TRANSCRIPT: TV INTERVIEW - SKY NEWS - 27 MAY, 2021

E&OE TRANSCRIPT
TELEVISION INTERVIEW
SKY NEWS WITH LAURA JAYES
THURSDAY, 27 MAY 2021


SUBJECTS: Melbourne lockdown; Scott Morrison’s failure of quarantine and vaccines; tax cuts.

LAURA JAYES, HOST: Joining me now live is the Manager of Opposition Business, Tony Burke, who was sitting in that chamber yesterday and no doubt interjecting during that answer.

TONY BURKE, SHADOW MINISTER FOR INDUSTRIAL RELATIONS: I was.

JAYES: I thought you might have been. Now the Prime Minister accusing Labor of walking away from bipartisanship. Are you?

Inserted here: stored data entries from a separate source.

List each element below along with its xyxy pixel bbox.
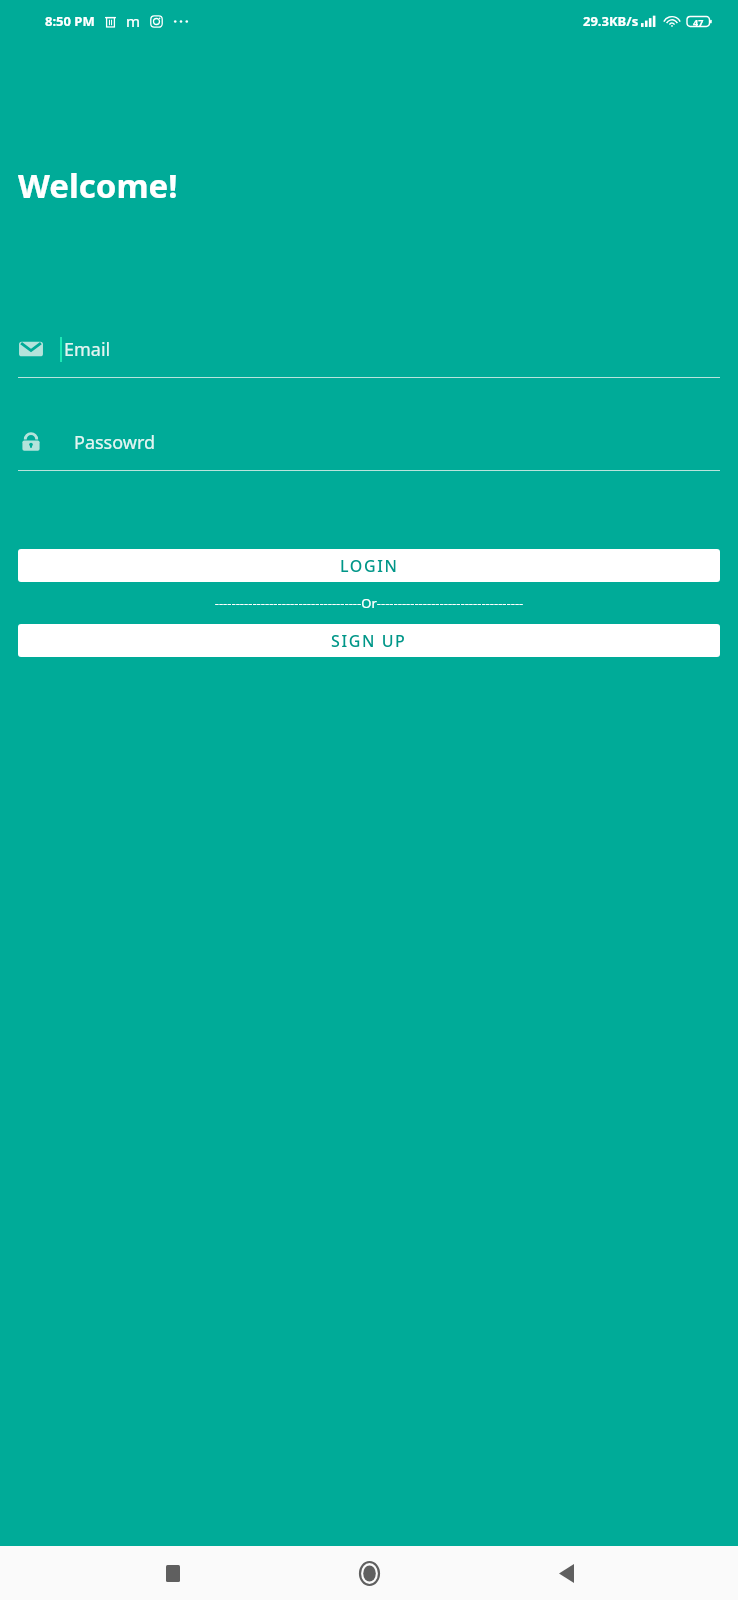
- staticText: 29.3KB/s: [583, 12, 639, 30]
- staticText: -----------------------------------Or---…: [0, 594, 738, 612]
- button[interactable]: Passowrd: [18, 414, 720, 471]
- staticText: LOGIN: [340, 555, 399, 577]
- staticText: m: [126, 11, 141, 31]
- button[interactable]: Recents: [149, 1549, 197, 1597]
- staticText: Welcome!: [18, 163, 178, 208]
- staticText: Passowrd: [74, 430, 156, 455]
- staticText: 8:50 PM: [45, 12, 95, 30]
- staticText: Email: [64, 337, 111, 362]
- button[interactable]: Email: [18, 321, 720, 378]
- button[interactable]: SIGN UP: [18, 624, 720, 657]
- staticText: 47: [693, 16, 704, 28]
- staticText: SIGN UP: [331, 630, 407, 652]
- button[interactable]: LOGIN: [18, 549, 720, 582]
- button[interactable]: Home: [345, 1549, 393, 1597]
- button[interactable]: Back: [542, 1549, 590, 1597]
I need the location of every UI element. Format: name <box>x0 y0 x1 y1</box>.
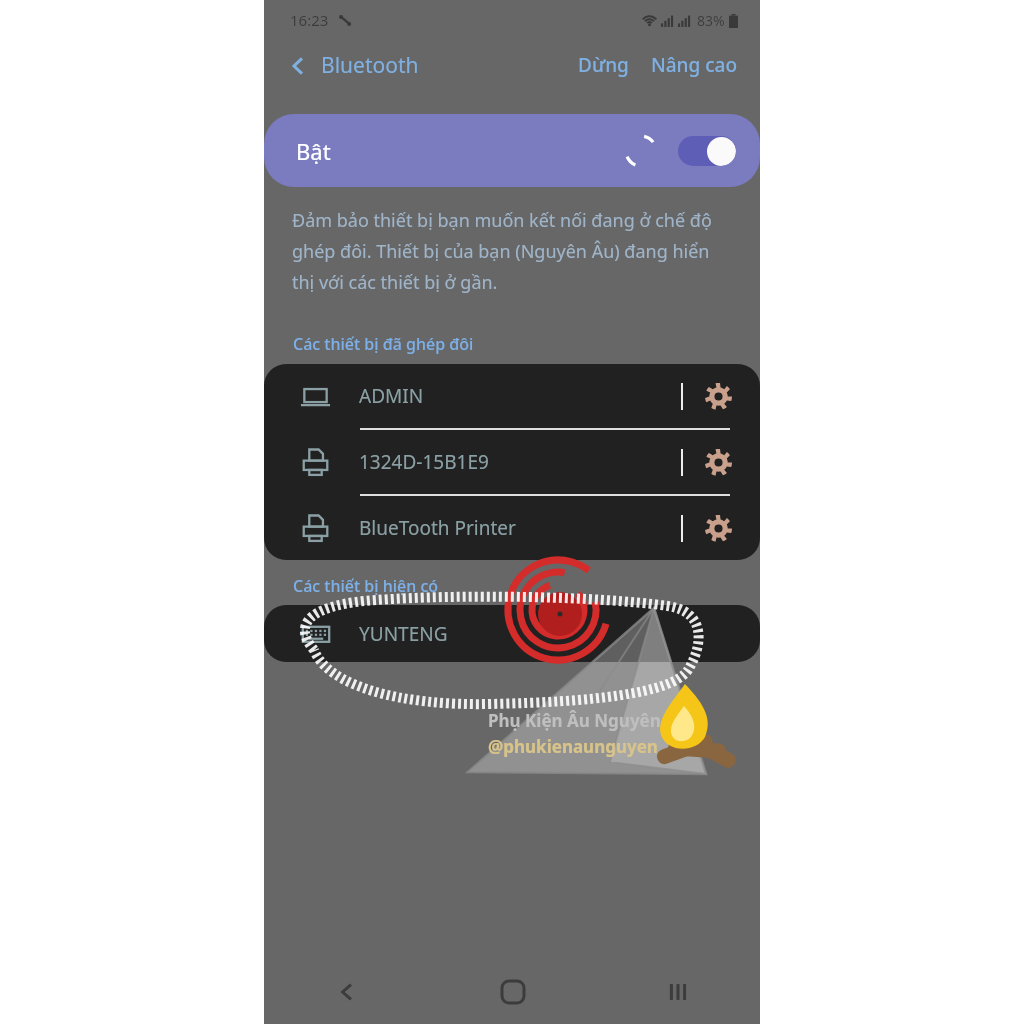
other: Back <box>288 56 308 76</box>
staticText: Nâng cao <box>651 52 738 78</box>
staticText: ADMIN <box>359 383 681 409</box>
button[interactable]: ADMIN <box>264 364 760 428</box>
staticText: 16:23 <box>290 10 329 30</box>
button[interactable]: 1324D-15B1E9 <box>264 430 760 494</box>
staticText: @phukienaunguyen <box>488 735 658 758</box>
button[interactable]: Back <box>282 45 425 86</box>
button[interactable]: Settings for 1324D-15B1E9 <box>705 449 732 476</box>
button[interactable]: Recent apps <box>595 960 760 1024</box>
staticText: YUNTENG <box>359 621 448 647</box>
staticText: Các thiết bị hiện có <box>293 575 439 597</box>
button[interactable]: YUNTENG <box>264 605 760 662</box>
staticText: Các thiết bị đã ghép đôi <box>293 333 474 355</box>
button[interactable]: Dừng <box>572 46 635 84</box>
staticText: Đảm bảo thiết bị bạn muốn kết nối đang ở… <box>292 208 736 295</box>
button[interactable]: Nâng cao <box>645 46 744 84</box>
staticText: 1324D-15B1E9 <box>359 449 681 475</box>
button[interactable]: Back <box>264 960 430 1024</box>
button[interactable]: Settings for BlueTooth Printer <box>705 515 732 542</box>
staticText: Bật <box>296 136 331 166</box>
button[interactable]: Home <box>430 960 595 1024</box>
button[interactable]: Bluetooth on toggle <box>678 136 736 166</box>
staticText: 83% <box>697 11 725 30</box>
staticText: Dừng <box>578 52 629 78</box>
staticText: Bluetooth <box>321 51 419 80</box>
staticText: BlueTooth Printer <box>359 515 681 541</box>
staticText: Phụ Kiện Âu Nguyên <box>488 709 661 732</box>
button[interactable]: Settings for ADMIN <box>705 383 732 410</box>
button[interactable]: BlueTooth Printer <box>264 496 760 560</box>
button[interactable]: Bật <box>264 114 760 187</box>
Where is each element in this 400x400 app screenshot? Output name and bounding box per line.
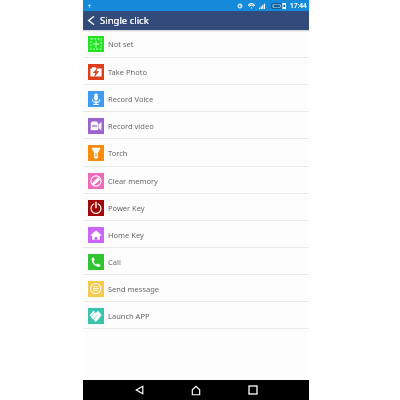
button[interactable]: Back: [124, 380, 154, 400]
button[interactable]: Take Photo: [83, 58, 309, 85]
staticText: Torch: [108, 148, 128, 158]
button[interactable]: Recent apps: [238, 380, 268, 400]
button[interactable]: Not set: [83, 30, 309, 58]
staticText: Take Photo: [108, 67, 147, 77]
staticText: Record video: [108, 121, 154, 131]
button[interactable]: Send message: [83, 275, 309, 302]
button[interactable]: Record Voice: [83, 85, 309, 112]
staticText: 17:44: [290, 1, 307, 10]
staticText: Single click: [100, 14, 149, 27]
button[interactable]: Record video: [83, 112, 309, 139]
staticText: Launch APP: [108, 311, 150, 321]
staticText: Send message: [108, 284, 160, 294]
button[interactable]: Launch APP: [83, 302, 309, 329]
button[interactable]: Home: [181, 380, 211, 400]
staticText: Home Key: [108, 230, 144, 240]
staticText: Clear memory: [108, 176, 158, 186]
staticText: Record Voice: [108, 94, 154, 104]
button[interactable]: Home Key: [83, 221, 309, 248]
staticText: Power Key: [108, 203, 145, 213]
button[interactable]: Call: [83, 248, 309, 275]
button[interactable]: Navigate up: [83, 11, 99, 30]
staticText: Call: [108, 257, 121, 267]
button[interactable]: Clear memory: [83, 167, 309, 194]
button[interactable]: Torch: [83, 139, 309, 167]
button[interactable]: Power Key: [83, 194, 309, 221]
staticText: Not set: [108, 39, 134, 49]
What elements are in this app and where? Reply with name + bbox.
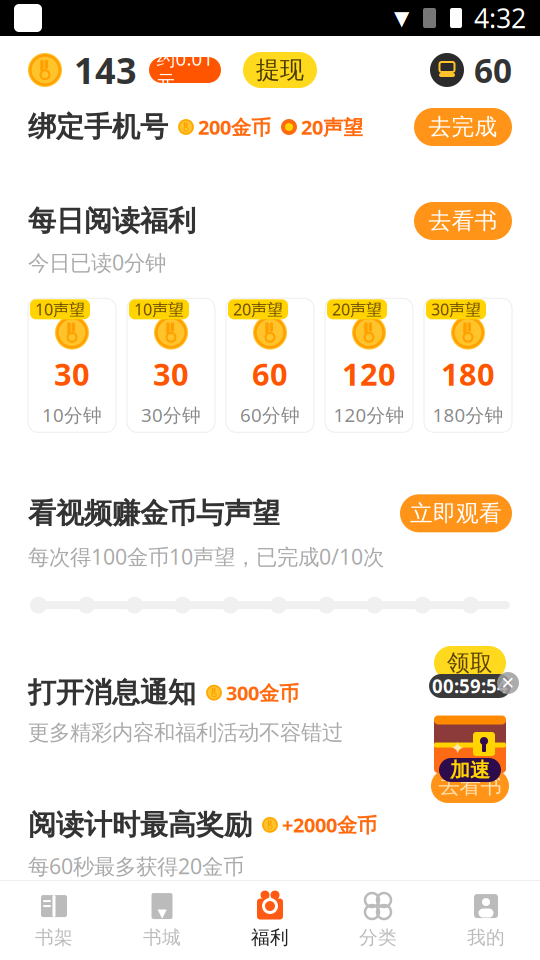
staticText: 我的 bbox=[467, 926, 505, 949]
staticText: 今日已读0分钟 bbox=[28, 248, 166, 276]
staticText: 每60秒最多获得20金币 bbox=[28, 852, 244, 880]
staticText: 阅读计时最高奖励 bbox=[28, 808, 252, 842]
staticText: 看视频赚金币与声望 bbox=[28, 496, 280, 530]
staticText: 10声望 bbox=[134, 299, 184, 320]
staticText: 10声望 bbox=[35, 299, 85, 320]
staticText: 书架 bbox=[35, 926, 73, 949]
button[interactable]: 提现 bbox=[243, 52, 317, 88]
staticText: ▼ bbox=[158, 906, 166, 920]
staticText: 00:59:54 bbox=[432, 674, 508, 698]
staticText: 提现 bbox=[256, 55, 304, 85]
button[interactable]: ▼ bbox=[108, 888, 216, 954]
button[interactable]: 福利 bbox=[216, 888, 324, 954]
staticText: 更多精彩内容和福利活动不容错过 bbox=[28, 720, 343, 746]
staticText: ✦ bbox=[450, 738, 466, 758]
staticText: 60 bbox=[252, 354, 288, 394]
staticText: 去完成 bbox=[428, 113, 498, 141]
staticText: 每日阅读福利 bbox=[28, 204, 196, 238]
button[interactable]: 180 bbox=[424, 298, 512, 432]
staticText: 领取 bbox=[447, 649, 493, 677]
staticText: 30声望 bbox=[431, 299, 481, 320]
button[interactable]: 30 bbox=[28, 298, 116, 432]
staticText: 120分钟 bbox=[334, 402, 404, 427]
staticText: ✕ bbox=[500, 673, 516, 693]
button[interactable]: 关闭 bbox=[497, 672, 519, 694]
staticText: 打开消息通知 bbox=[28, 676, 196, 710]
staticText: 4:32 bbox=[474, 0, 526, 36]
staticText: 20声望 bbox=[233, 299, 283, 320]
staticText: 立即观看 bbox=[410, 499, 502, 527]
button[interactable]: 去看书 bbox=[431, 769, 509, 803]
staticText: 120 bbox=[342, 354, 396, 394]
staticText: 300金币 bbox=[226, 679, 299, 706]
staticText: 180 bbox=[441, 354, 495, 394]
staticText: 加速 bbox=[450, 758, 490, 782]
staticText: ▼ bbox=[394, 7, 409, 29]
button[interactable]: 领取 bbox=[434, 646, 506, 680]
staticText: 书城 bbox=[143, 926, 181, 949]
staticText: 去看书 bbox=[438, 773, 502, 799]
staticText: 绑定手机号 bbox=[28, 110, 168, 144]
staticText: 分类 bbox=[359, 926, 397, 949]
staticText: 20声望 bbox=[332, 299, 382, 320]
staticText: 30分钟 bbox=[141, 402, 201, 427]
button[interactable]: 120 bbox=[325, 298, 413, 432]
staticText: 60 bbox=[474, 48, 512, 92]
staticText: 30 bbox=[54, 354, 90, 394]
staticText: 约0.01元 bbox=[156, 46, 214, 94]
staticText: 去看书 bbox=[428, 207, 498, 235]
button[interactable]: 去完成 bbox=[414, 108, 512, 146]
staticText: +2000金币 bbox=[282, 812, 377, 838]
button[interactable]: 我的 bbox=[432, 888, 540, 954]
staticText: 10分钟 bbox=[42, 402, 102, 427]
staticText: 60分钟 bbox=[240, 402, 300, 427]
button[interactable]: 立即观看 bbox=[400, 494, 512, 532]
button[interactable]: 60 bbox=[226, 298, 314, 432]
staticText: 福利 bbox=[251, 926, 289, 949]
staticText: 200金币 bbox=[198, 114, 271, 140]
button[interactable]: 30 bbox=[127, 298, 215, 432]
staticText: 143 bbox=[74, 46, 137, 94]
staticText: 180分钟 bbox=[432, 402, 504, 427]
button[interactable]: 书架 bbox=[0, 888, 108, 954]
button[interactable]: 去看书 bbox=[414, 202, 512, 240]
staticText: 每次得100金币10声望，已完成0/10次 bbox=[28, 542, 384, 571]
button[interactable]: 分类 bbox=[324, 888, 432, 954]
staticText: 30 bbox=[153, 354, 189, 394]
staticText: 20声望 bbox=[301, 114, 363, 140]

BURKE: We’re holding him to account and we're right to hold him to account. We've been arguing for a long time now that the government needed to act on quarantine and on the vaccination rollout. And look at how we've got to where we are. The case where the person from South Australia – the outbreak came from South Australia, that’s how it got into Victoria – this was somebody who had survived India and caught the virus in hotel quarantine. Then, we're now seeing the spread among the people who have not been vaccinated. The Prime Minister had two jobs: quarantine and vaccine rollout. His failure to deliver on those two jobs is directly connected to what we're seeing right now. And the Prime Minister became complacent. He had this view that it wasn't a race. Well, it is a race as the new variants come through. Getting this done in a timely manner matters. Having proper quarantine facilities that can deal with the new variants that are more airborne needs to occur. And we were given notice of this ages ago. What the Prime Minister hasn't liked is in the Parliament he's being held to account and that needed to happen.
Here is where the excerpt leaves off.